The United States bunker-busting air strikes against three Iranian nuclear sites raise more questions than answers, fuelling a war of narratives as the world waits for what comes next.
This weekend, President Donald J. Trump celebrated the strikes as “a spectacular military success” in televised remarks, even if it was unclear what that means and despite US intelligence and, by implication, the International Atomic Energy Agency’s (IAEA) assessments that Iran was not developing nuclear weapons.
Mr. Trump said the targeted sites – Natanz, Fordow, and Isfahan – had been “completely and totally obliterated.”
Taking a more cautious attitude without contradicting Mr. Trump, US Joint Chiefs of Staff Chairman General Dan Caine said damage assessment showed the targeted sites had sustained “severe damage and destruction” but would not confirm that they had been “obliterated.”
Instead of listening to the US intelligence community and the international agency, Mr. Trump echoed Israeli claims that Iran was months, if not weeks, away from possessing nuclear weapons, raising the question about who the president listens to, the US intelligence community or Israeli Prime Minister Binyamin Netanyahu.
On Sunday, Mr. Trump suggested that he shared Mr. Netanyahu’s desire for regime change, hours after his Vice President JD Vance and Secretaries of State and Defence Marco Rubio and Pete Hegseth, insisted that the US strikes targeted Iran’s nuclear facilities, not the country’s regime.

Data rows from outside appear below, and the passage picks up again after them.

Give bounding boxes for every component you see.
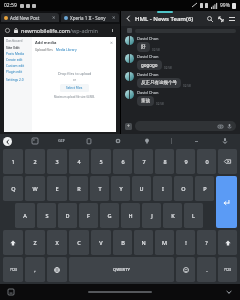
button[interactable]: Posts Media [6,52,30,56]
button[interactable]: 8 [155,149,174,174]
staticText: Maximum upload file size: 64 MB. [54,95,95,99]
button[interactable]: David Chan [125,90,236,106]
button[interactable]: Q [3,176,23,201]
button[interactable]: U [132,176,151,201]
button[interactable]: D [58,203,77,228]
button[interactable]: Back [124,14,133,23]
button[interactable]: Add [125,123,132,130]
button[interactable]: Settings [113,136,123,146]
staticText: 8 [163,158,167,165]
staticText: W [32,185,38,192]
button[interactable]: I [153,176,172,201]
button[interactable]: 3 [47,149,67,174]
button[interactable]: Stickers [30,136,40,146]
button[interactable]: K [163,203,182,228]
button[interactable]: Menu [226,13,237,24]
button[interactable]: Z [25,230,45,255]
button[interactable]: 4 [69,149,89,174]
button[interactable]: Attachment [127,28,132,33]
button[interactable]: . [197,257,216,282]
button[interactable]: 6 [113,149,132,174]
button[interactable]: ? [197,230,216,255]
button[interactable]: 7 [134,149,153,174]
button[interactable]: W [25,176,45,201]
staticText: N [141,239,146,246]
button[interactable]: ?123 [3,257,23,282]
button[interactable]: X [47,230,67,255]
button[interactable]: Xperia 1 II - Sony [61,13,119,22]
button[interactable]: Search [204,13,215,24]
button[interactable]: Plugin edit [6,70,30,74]
button[interactable]: R [69,176,88,201]
button[interactable]: QWERTY [69,257,174,282]
button[interactable] [135,121,236,131]
staticText: Custom edit post [6,64,30,68]
button[interactable]: ?123 [218,257,237,282]
button[interactable]: B [113,230,132,255]
button[interactable]: T [90,176,109,201]
button[interactable]: Emoji [176,257,195,282]
staticText: 02:58 [156,102,164,106]
button[interactable]: Switch keyboard [6,287,16,297]
staticText: Add media [35,40,57,45]
button[interactable]: Y [111,176,130,201]
button[interactable]: Shift [3,230,23,255]
button[interactable]: GIF [58,138,65,144]
button[interactable]: 1 [3,149,23,174]
staticText: ✕ [112,15,116,20]
staticText: B [121,239,125,246]
button[interactable]: N [134,230,153,255]
button[interactable]: Clipboard [84,136,94,146]
button[interactable]: 9 [176,149,195,174]
button[interactable]: V [91,230,111,255]
staticText: U [139,185,144,192]
button[interactable]: Shift [218,230,237,255]
staticText: J [151,212,153,219]
button[interactable]: Custom edit post [6,64,30,68]
button[interactable]: Language [47,257,67,282]
button[interactable]: More [191,136,201,146]
button[interactable]: L [184,203,203,228]
staticText: 2 [33,158,37,165]
staticText: Settings 2.0 [6,78,24,82]
button[interactable]: 5 [91,149,111,174]
button[interactable]: Refresh [4,27,11,34]
button[interactable]: E [47,176,67,201]
button[interactable]: J [142,203,161,228]
button[interactable]: Hide keyboard [224,287,234,297]
button[interactable]: Theme [142,136,152,146]
button[interactable]: C [69,230,89,255]
button[interactable]: O [174,176,193,201]
staticText: + [127,123,130,130]
button[interactable]: F [79,203,98,228]
staticText: Posts Media [6,52,25,56]
button[interactable]: Select Files [60,84,89,92]
button[interactable]: Add New Post [1,13,59,22]
button[interactable]: David Chan [125,54,236,70]
button[interactable]: G [100,203,119,228]
button[interactable]: P [195,176,214,201]
button[interactable]: A [15,203,35,228]
staticText: 99% [220,2,230,9]
button[interactable]: , [25,257,45,282]
button[interactable]: Expand toolbar [3,137,12,146]
button[interactable]: Voice input [220,136,230,146]
button[interactable]: ! [176,230,195,255]
button[interactable]: S [37,203,56,228]
button[interactable]: H [121,203,140,228]
button[interactable]: 2 [25,149,45,174]
button[interactable]: 0 [197,149,216,174]
button[interactable]: Enter [216,176,237,228]
button[interactable]: M [155,230,174,255]
staticText: 6 [121,158,125,165]
staticText: 02:58 [164,66,172,70]
staticText: ✕ [110,41,113,45]
button[interactable]: Backspace [218,149,237,174]
button[interactable]: More options [109,24,116,37]
button[interactable]: David Chan [125,72,236,88]
staticText: O [181,185,186,192]
staticText: 1 [11,158,15,165]
button[interactable]: Create edit conte [6,58,30,62]
button[interactable]: David Chan [125,36,236,52]
button[interactable]: Call [215,13,226,24]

“It’s not politically correct to use the term, ‘Regime Change,’ but if the current Iranian Regime is unable to MAKE IRAN GREAT AGAIN, why wouldn’t there be a Regime change??? MIGA!!!,” Mr. Trump said on Truth Social, his social media platform.
Mr. Trump’s seeming embrace of regime change could shape how Iran responds to the US strikes.
While the administration declared that, at the very least, the strikes had significantly set back Iran’s nuclear programmes, Iranian officials asserted that the United States had failed to destroy Iran’s uranium stockpile, including some 410 kilogrammes enriched to 60 per cent purity.
The officials said authorities moved the uranium to safe locations in advance of the US strikes.